=== Begin Enclosure ===

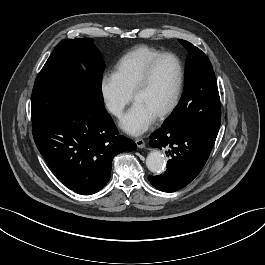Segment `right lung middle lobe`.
Wrapping results in <instances>:
<instances>
[{
  "instance_id": "obj_1",
  "label": "right lung middle lobe",
  "mask_w": 265,
  "mask_h": 265,
  "mask_svg": "<svg viewBox=\"0 0 265 265\" xmlns=\"http://www.w3.org/2000/svg\"><path fill=\"white\" fill-rule=\"evenodd\" d=\"M81 63L88 68V73L83 71ZM104 68L93 39H64L59 42L35 80L32 126H38L80 95L102 103Z\"/></svg>"
}]
</instances>
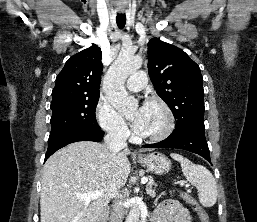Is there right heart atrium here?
<instances>
[{"mask_svg": "<svg viewBox=\"0 0 257 222\" xmlns=\"http://www.w3.org/2000/svg\"><path fill=\"white\" fill-rule=\"evenodd\" d=\"M96 119L100 127L117 139H126L130 136L126 123L119 116L117 111L105 99H100L95 109ZM106 115L111 116L114 121L110 125H106L104 118Z\"/></svg>", "mask_w": 257, "mask_h": 222, "instance_id": "d8ad5b80", "label": "right heart atrium"}]
</instances>
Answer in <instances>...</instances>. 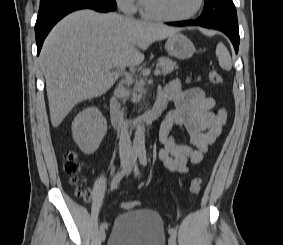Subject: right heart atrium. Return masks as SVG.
<instances>
[{
	"instance_id": "1",
	"label": "right heart atrium",
	"mask_w": 283,
	"mask_h": 245,
	"mask_svg": "<svg viewBox=\"0 0 283 245\" xmlns=\"http://www.w3.org/2000/svg\"><path fill=\"white\" fill-rule=\"evenodd\" d=\"M118 7L126 14H132L136 11V0H115Z\"/></svg>"
}]
</instances>
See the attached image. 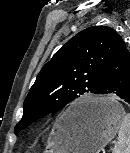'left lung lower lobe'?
<instances>
[{
    "mask_svg": "<svg viewBox=\"0 0 130 153\" xmlns=\"http://www.w3.org/2000/svg\"><path fill=\"white\" fill-rule=\"evenodd\" d=\"M97 94H114L130 104V52L123 40L103 72ZM87 114V108L75 112L78 117Z\"/></svg>",
    "mask_w": 130,
    "mask_h": 153,
    "instance_id": "obj_1",
    "label": "left lung lower lobe"
}]
</instances>
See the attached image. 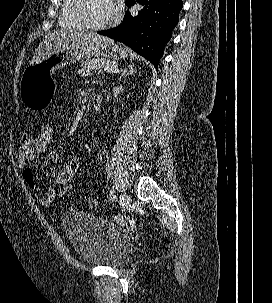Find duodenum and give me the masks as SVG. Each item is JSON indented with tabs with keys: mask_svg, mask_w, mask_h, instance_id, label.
Masks as SVG:
<instances>
[{
	"mask_svg": "<svg viewBox=\"0 0 272 303\" xmlns=\"http://www.w3.org/2000/svg\"><path fill=\"white\" fill-rule=\"evenodd\" d=\"M103 103V96L100 94H97L93 97L91 107L93 110H99Z\"/></svg>",
	"mask_w": 272,
	"mask_h": 303,
	"instance_id": "1",
	"label": "duodenum"
}]
</instances>
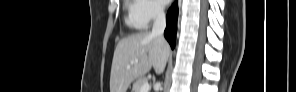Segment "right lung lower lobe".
<instances>
[{"label": "right lung lower lobe", "mask_w": 296, "mask_h": 92, "mask_svg": "<svg viewBox=\"0 0 296 92\" xmlns=\"http://www.w3.org/2000/svg\"><path fill=\"white\" fill-rule=\"evenodd\" d=\"M177 18H178V8L175 3L171 9H169L166 17V29L164 31V36L170 43L173 49L176 42V30H177Z\"/></svg>", "instance_id": "right-lung-lower-lobe-1"}]
</instances>
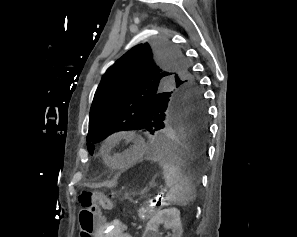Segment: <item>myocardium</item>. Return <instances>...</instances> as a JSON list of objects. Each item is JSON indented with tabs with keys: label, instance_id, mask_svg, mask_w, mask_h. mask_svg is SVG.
Masks as SVG:
<instances>
[{
	"label": "myocardium",
	"instance_id": "1",
	"mask_svg": "<svg viewBox=\"0 0 297 237\" xmlns=\"http://www.w3.org/2000/svg\"><path fill=\"white\" fill-rule=\"evenodd\" d=\"M127 145H128V143L126 141H120V142L116 143L114 151L122 152L126 148Z\"/></svg>",
	"mask_w": 297,
	"mask_h": 237
}]
</instances>
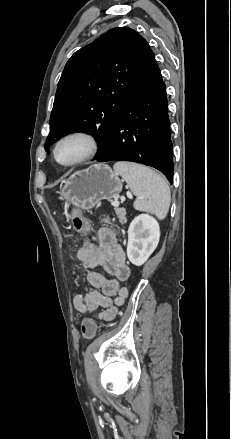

=== End Enclosure ===

The answer must be the exact lines from the line with "Segment: <item>myocardium</item>. Return" to the final line of the data, both ends included, with no pictures.

### OUTPUT OF THE TASK:
Segment: <item>myocardium</item>. Return <instances>...</instances> as a JSON list of objects. Each item is JSON indented with tabs with keys: label, instance_id, mask_svg, mask_w, mask_h. mask_svg is SVG.
Masks as SVG:
<instances>
[{
	"label": "myocardium",
	"instance_id": "1",
	"mask_svg": "<svg viewBox=\"0 0 297 237\" xmlns=\"http://www.w3.org/2000/svg\"><path fill=\"white\" fill-rule=\"evenodd\" d=\"M127 145H128V143L126 141H120V142L116 143L114 151L122 152L126 148Z\"/></svg>",
	"mask_w": 297,
	"mask_h": 237
}]
</instances>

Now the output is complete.